The federal government has laid out plans to open up Pakistan’s electricity market, allowing consumers using 1 MW or more to select their own power supplier starting January 2026.
The development was confirmed by the Power Division Secretary Dr. Fakhar Alam Irfan, who briefed the National Assembly’s Standing Committee on Power.
He confirmed that the government is moving toward an open electricity market to introduce competition and, ultimately, push for more reasonable pricing. The change marks a break from long-standing regional monopolies.
Under the new scheme, consumers will be able to buy electricity from any company of their choice, rather than being restricted to their local DISCO (distribution company).
The move comes alongside other structural reforms already underway. In July, government officials announced the launch of a direct electricity sale system for commercial and industrial consumers. That plan would allow them to purchase power directly from producers rather than relying on traditional distribution networks.
Also, an energy sector reform for a competitive electricity market was expected to roll out within months, one that would permit independent power producers and bulk consumers to trade power openly.
But challenges remain. Pakistan’s circular debt burden remains high. Dr. Irfan noted that while the sector’s losses have come down from Rs. 600 billion in 2024 to Rs. 397 billion, the debt still looms as a fundamental barrier to wholesale reform.
Karachi, which continues to be served almost exclusively by K-Electric, was flagged during the session as a special case.
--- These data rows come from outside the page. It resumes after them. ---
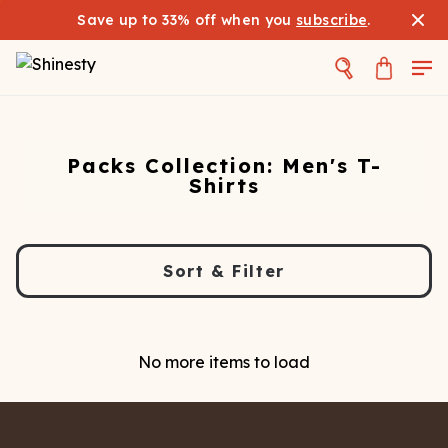
Save up to 33% off when you
subscribe
.
Packs Collection: Men's T-
Shirts
Sort & Filter
No more items to load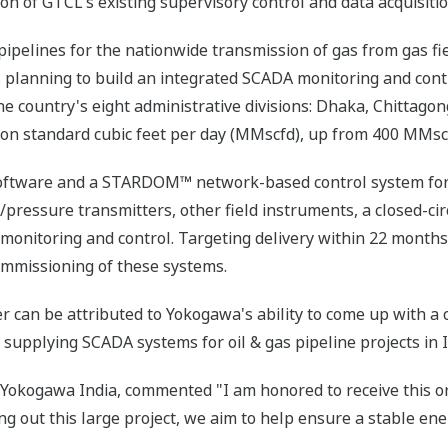
n of GTCL's existing supervisory control and data acquisiti
pelines for the nationwide transmission of gas from gas fie
s planning to build an integrated SCADA monitoring and cont
the country's eight administrative divisions: Dhaka, Chittago
lion standard cubic feet per day (MMscfd), up from 400 MMscf
oftware and a STARDOM™ network-based control system for 
/pressure transmitters, other field instruments, a closed-cir
monitoring and control. Targeting delivery within 22 months
commissioning of these systems.
er can be attributed to Yokogawa's ability to come up with 
 supplying SCADA systems for oil & gas pipeline projects in I
okogawa India, commented "I am honored to receive this ord
ing out this large project, we aim to help ensure a stable en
Committee members warned that despite the policy buzz, implementation in megacities with entrenched systems could lag.
Proponents say this shift could transform the electricity sector in Pakistan. Consumers would finally gain choice, similar to how mobile users can pick among telecom providers.
It would also force utilities to be more efficient and responsive, rather than relying on guaranteed demand.
But the transformation will have to manage risks: power system stability, contractual liabilities, and the balance between old and new providers. The success of the open market model will depend heavily on regulatory oversight, infrastructure readiness, and investor confidence.